Of the third class of tiles, those where the patterns are merely painted and not raised, there are few examples at Bacalhôa—except when some restoration has been done—for this manner of tile-painting did not become common till the next century, but there are a few with very good patterns in the house itself, and close by, the walls of the church of São Simão are covered with excellent examples. These were put up by the heads of a brotherhood in 1648, and are almost exactly the same as those in the church of Alvito; even the small saintly figures over the arches occur in both. The pattern of Alvito is one of the finest, and is found again at Santarem in the church of the Marvilla, where the lower tiles are all of singular beauty and splendid colouring, blue and yellow on a white ground. Other beautiful tiled interiors are those of the Matriz at Caldas da Rainha, and at Caminha on the Minho. Without seeing these tiled churches it is impossible to realise how beautiful they really are, and how different are these tiles from all modern ones, whose hard smooth glaze and mechanical perfection make them cold and anything but pleasing. (Figs. [10] and [11], [frontispiece].)
Besides the picture-tiles at Bacalhôa there are some very good examples of similar work in the semicircular porch which surrounds the small round chapel of Sant' Amaro at Alcantara close to Lisbon. The chapel was built in 1549, and the tiles added about thirty years later. Here, as in the Dominican nunnery at Elvas, and in some exquisite framings and steps at Bacalhôa, the pattern and architectural details are spread all over the tiles, often making a rich framing to a bishop or saint. Some are not at all unlike Francisco Mattos' work in São Roque, which is also well worthy of notice.
Of the latest pictorial tiles, the finest are perhaps those in the church of São João Evangelista at Evora, which tell of the life of San Lorenzo Giustiniani, Venetian Patriarch, and which are signed and dated 'Antoninus ab Oliva fecit 1711.'[28] But these blue picture-tiles are almost the commonest of all, and were made and used up to the end of the century.[29]
Now although some of the patterns used are found also in Spain, as at Seville or at Valencia, and although tiles from Seville were used at Thomar by João de Castilho, still it is certain that many were of home manufacture.
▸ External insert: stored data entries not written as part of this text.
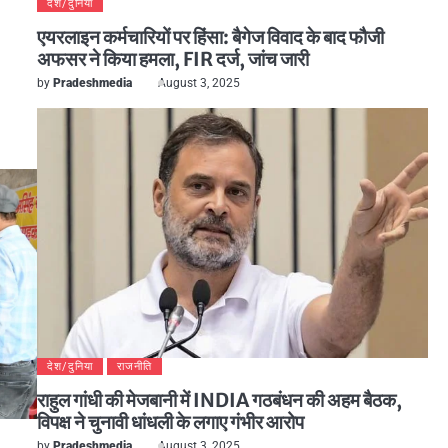
देश/दुनिया
एयरलाइन कर्मचारियों पर हिंसा: बैगेज विवाद के बाद फौजी
अफसर ने किया हमला, FIR दर्ज, जांच जारी
by
Pradeshmedia
August 3, 2025
देश/दुनिया
राजनीति
राहुल गांधी की मेजबानी में INDIA गठबंधन की अहम बैठक,
विपक्ष ने चुनावी धांधली के लगाए गंभीर आरोप
by
Pradeshmedia
August 3, 2025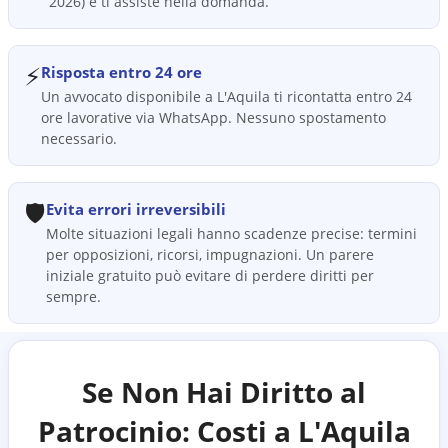
2026) e ti assiste nella domanda.
⚡
Risposta entro 24 ore
Un avvocato disponibile a L'Aquila ti ricontatta entro 24
ore lavorative via WhatsApp. Nessuno spostamento
necessario.
🛡️
Evita errori irreversibili
Molte situazioni legali hanno scadenze precise: termini
per opposizioni, ricorsi, impugnazioni. Un parere
iniziale gratuito può evitare di perdere diritti per
sempre.
Se Non Hai Diritto al
Patrocinio: Costi a
L'Aquila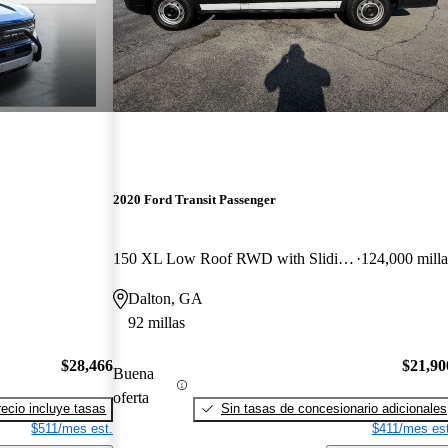
2020 Ford Transit Passenger
150 XL Low Roof RWD with Sliding Passenger-Side Door
124,000 milla
Dalton, GA
92 millas
$28,466
$21,90
Buena
oferta
recio incluye tasas
Sin tasas de concesionario adicionales
$511/mes est.
$411/mes est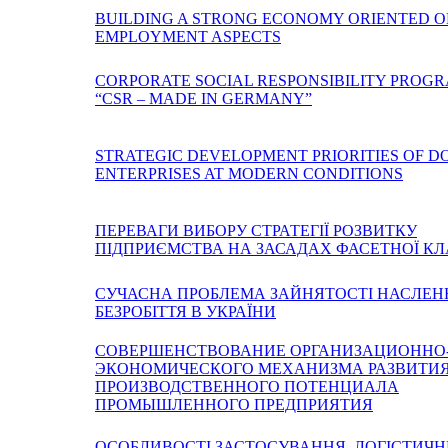
BUILDING A STRONG ECONOMY ORIENTED O
EMPLOYMENT ASPECTS
CORPORATE SOCIAL RESPONSIBILITY PROG
“CSR – MADE IN GERMANY”
STRATEGIC DEVELOPMENT PRIORITIES OF D
ENTERPRISES AT MODERN CONDITIONS
ПЕРЕВАГИ ВИБОРУ СТРАТЕГІЇ РОЗВИТКУ
ПІДПРИЄМСТВА НА ЗАСАДАХ ФАСЕТНОЇ КЛ
СУЧАСНА ПРОБЛЕМА ЗАЙНЯТОСТІ НАСЛЕН
БЕЗРОБІТТЯ В УКРАЇНИ
СОВЕРШЕНСТВОВАНИЕ ОРГАНИЗАЦИОННО
ЭКОНОМИЧЕСКОГО МЕХАНИЗМА РАЗВИТИ
ПРОИЗВОДСТВЕННОГО ПОТЕНЦИАЛА
ПРОМЫШЛЕННОГО ПРЕДПРИЯТИЯ
ОСОБЛИВОСТІ ЗАСТОСУВАННЯ ЛОГІСТИЧ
As might be expected from the patterns and technique of the oldest tiles, the first mentioned tilers are Moors.[30] Later there were as many as thirteen tilemakers in Lisbon, and many were made in the twenty-eight ovens of louça de Veneza, 'Venetian faience.' The tiles used by Dom Manoel at Cintra came from Belem, while as for the picture tiles the novices of the order of São Thiago at Palmella formed a school famous for such work.
Indeed it may be said that tilework is the most characteristic feature of Portuguese buildings, and that to it many a church, otherwise poor and even mean, owes whatever interest or beauty it possesses. Without tiles, rooms like the Sala das Sereias or the Sala dos Arabes would be plain whitewashed featureless apartments, with them they have a charm and a romance not easy to find anywhere but in the East.